MSHA outlines hearing process in investigation of Upper Big Branch Mine explosion (5/20)
"MSHA has a number of tools in its toolbox to investigate this tragedy that claimed 29 miners' lives," said Secretary of Labor Hilda L. Solis. "These include the physical inspection of the mine, public hearings with subpoenas and investigative interviews that protect witnesses with knowledge of what happened in the mine. During the investigation of the Upper Big Branch disaster, MSHA will use all of the tools at our disposal."
One of those tools is MSHA's authority to hold public hearings and subpoena witnesses and documents as authorized by Section 103(b) of the Federal Mine Safety and Health Act of 1977. To date, that authority has been exercised only two other times.
One of the public hearings will involve the questioning of witnesses with knowledge of the mine, the mine operations and the explosion. This public hearing will follow the procedures used by MSHA in the 1999 investigation of the explosion at Kaiser Aluminum and Chemical Co.'s Gramercy Works Alumina Plant. MSHA has updated the guidelines to ensure unprecedented access for the public and the media, both in person and via streaming video on the Internet. MSHA will post testimony and evidence on its website and solicit contributions to the final accident investigation report via a public comment process.
Another public hearing will focus on technical aspects of the explosion based upon the physical examination of the mine and other evidence. MSHA will present the theory (or theories) it has developed during the course of the physical investigation, and will allow outside experts and the general public to comment on MSHA's investigation and initial analysis. These comments will be reviewed by the investigation team and considered in the development of the final accident investigation report. All comments will be made public at the time the report is published. This hearing will also be open to the public and media and accessible on the Internet.
The purposes of the public hearings will be to (1) discuss the possible cause(s), including possible contributory causes, of the explosion and (2) identify and develop corrective actions, procedures and strategies to prevent the occurrence of similar accidents.
At least seven days prior to any public hearing, MSHA will publish a notice in the Federal Register announcing the date, time and location. Mine employees, company officials, federal inspectors and others with knowledge of the incident will be invited to participate in the hearing. Subpoenas will be issued if necessary.
All questioning at the public hearings will be conducted by a panel of MSHA and possibly state of West Virginia investigators. In addition, the secretary of labor will select an impartial hearing officer who is not affiliated with MSHA, the state of West Virginia, the company or any other interested party to chair a hearing. The hearing officer and those participating in the panel will be announced publicly prior to the hearing.
In addition to testimonial evidence, the MSHA panel will be able to subpoena documentary evidence that MSHA believes can help determine the cause of the accident.
Members of the families of the fallen miners will have an opportunity to offer their thoughts about the explosion, in person at a public forum, in writing or electronically. These public statements will be made available to the public and media on MSHA's website and will be considered in the final accident investigation report. Family liaisons appointed immediately following the explosion will remain in regular contact with the families, and their input into the investigative process is encouraged.
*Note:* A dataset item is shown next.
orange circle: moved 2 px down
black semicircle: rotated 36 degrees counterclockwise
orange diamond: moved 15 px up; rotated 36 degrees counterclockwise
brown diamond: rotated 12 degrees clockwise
MSHA officials will conduct a public town hall meeting to allow for an exchange of ideas on how to best create a culture of safety at all mining operations and to gather recommendations on how to improve mine safety as a whole.
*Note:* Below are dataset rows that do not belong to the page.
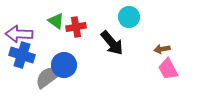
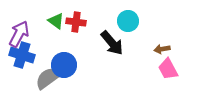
cyan circle: moved 1 px left, 4 px down
red cross: moved 5 px up; rotated 18 degrees clockwise
purple arrow: rotated 116 degrees clockwise
gray semicircle: moved 1 px down
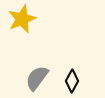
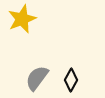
black diamond: moved 1 px left, 1 px up
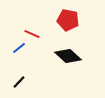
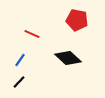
red pentagon: moved 9 px right
blue line: moved 1 px right, 12 px down; rotated 16 degrees counterclockwise
black diamond: moved 2 px down
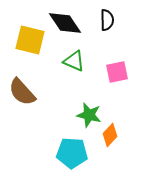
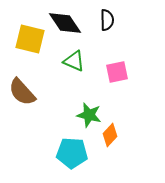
yellow square: moved 1 px up
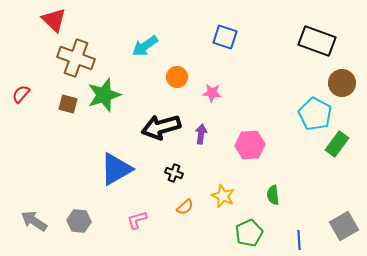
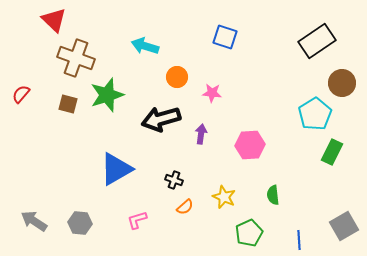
black rectangle: rotated 54 degrees counterclockwise
cyan arrow: rotated 52 degrees clockwise
green star: moved 3 px right
cyan pentagon: rotated 12 degrees clockwise
black arrow: moved 8 px up
green rectangle: moved 5 px left, 8 px down; rotated 10 degrees counterclockwise
black cross: moved 7 px down
yellow star: moved 1 px right, 1 px down
gray hexagon: moved 1 px right, 2 px down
Due to concerns about mine gasses produced by heating and/or fires, the investigation team has not been able to enter the mine to begin the physical examination. MSHA, the state of West Virginia and the mine owner continue to work to stabilize underground conditions.
"MSHA is committed to ensuring that the process moves forward in a timely and transparent manner, and will also make sure that its investigative process does not hinder any potential ongoing criminal investigations into the tragedy that happened at the Upper Big Branch Mine," said Joseph A. Main, assistant secretary of labor for mine safety and health.